Quando la galleria Xippas ha presentato questa opera all’edizione 2022 di Paris+, fiera di Art Basel nella capitale francese, l’attrazione per l’opera ha superato di gran lunga le risorse disponibili. Trionfando fin dai primi momenti dell’apertura, ha acceso una sfida tra i visitatori per assicurarsi un posto di fronte a questa intrigante opera video. Tutte le edizioni di “Mineur Mineur” sono state vendute ad istituzioni di punta.

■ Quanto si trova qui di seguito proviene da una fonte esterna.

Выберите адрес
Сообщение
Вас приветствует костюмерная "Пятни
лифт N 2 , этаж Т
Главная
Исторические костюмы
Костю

Marta Ponsa, responsabile dei programmi pubblici del Jeu de Paume, è stata tra i primi a cogliere il fascino di questo lavoro. “L’estetica delle immagini ci ha condotti in un universo di giochi e favole”, ha detto. Ricordando poi di aver già incontrato le opere di Bak nel 2012 al Museum of Modern Art di Parigi, ha notato una maturazione dell’artista, che amplia i temi della sua indagine al di fuori del locale, con opere come “Mineur Mineur”.
Per rendere omaggio a questa evoluzione, il Jeu de Paume ha esposto otto opere video di Bak, accompagnate da sculture, in una mostra personale lo scorso anno. Le opere spaziano da raffigurazioni di lustrascarpe boliviani a pelatrici di gamberetti in Marocco, da lavoratori di navi da crociera alle loro famiglie residenti a Saint-Nazaire, tutte legate da un filo conduttore: la focalizzazione sulle comunità marginalizzate, in particolare sul loro lavoro e sulle restrizioni che questo impone alle loro vite.

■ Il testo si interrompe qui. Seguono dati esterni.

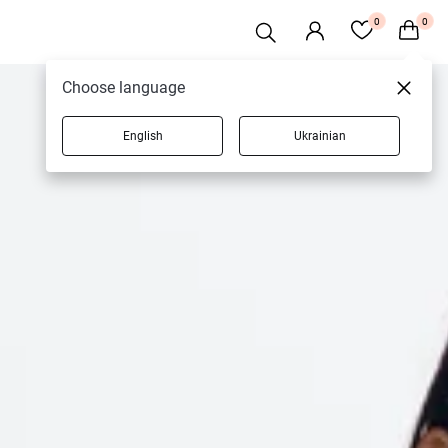
0
0
Choose language
English
Ukrainian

Non sorprende quindi che queste opere stiano richiamando l’attenzione in tutta Europa. L’anno scorso, Bak è stata nominata per il prestigioso Prix Marcel Duchamp, il premio artistico più importante della Francia. Questa sensibilità nei confronti dei temi sociali e di lavoro era già presente nelle prime opere video girate nel villaggio d’origine della sua famiglia, Nord-Pas-de-Calais, dove è nata e cresciuta tra i minatori di carbone, tra i quali c’erano anche i suoi nonni.

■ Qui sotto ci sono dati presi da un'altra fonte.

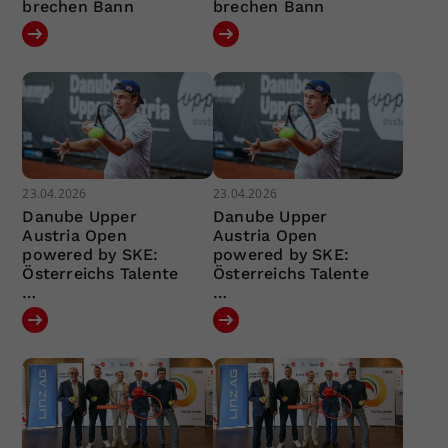
brechen Bann
brechen Bann
23.04.2026
23.04.2026
Danube Upper
Danube Upper
Austria Open
Austria Open
powered by SKE:
powered by SKE:
Österreichs Talente
Österreichs Talente
…
…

Interessata fin da giovane all’arte video, Bak ha studiato all’École des Beaux-Arts di Parigi, senza una formazione specifica per il video, un medium ancora nuovo per il mercato dell’arte. Nonostante ciò, riuscì a vendere più disegni delle sue video opere, vivendo in maniera semplice in una periferia a sud di Parigi, acquisendo tra le sue collezioni rinomate famiglie di collezionisti come i Arnault e Pinault, nonché importanti istituzioni europee come il Centro Pompidou e il NouveauMusée National de Monaco.
Rimane fedele alle sue radici e ai temi del lavoro, concentrandosi sulle disuguaglianze sociali manifestate nelle storie di vita dei suoi soggetti, spesso individui in situazioni di fragilità, che vivono disuguaglianze estreme. Lo scopo delle sue opere, sostiene l’artista, è quello di mostrare queste persone nel loro mondo, senza filtri o mediazioni.
Per riuscire a entrare in contatto con queste comunità, Bak sfrutta la possibilità offerta dalle residenze artistiche. Nonostante sia considerata una persona piuttosto riservata, riesce a creare forti legami con queste comunità, entrando in contatto con realtà altrimenti sconosciute e nascoste. In quest’opera di scoperta e rappresentazione video, Bertille Bak ci mostra una realtà forte e toccante, capace di scuotere le coscienze e lasciare un segno indelebile. Con il suo lavoro, l’artista ci invita a guardare oltre le apparenze, a comprendere la fatica e la dignità di chi vive ai margini, dando voce a chi troppo spesso rimane in silenzio.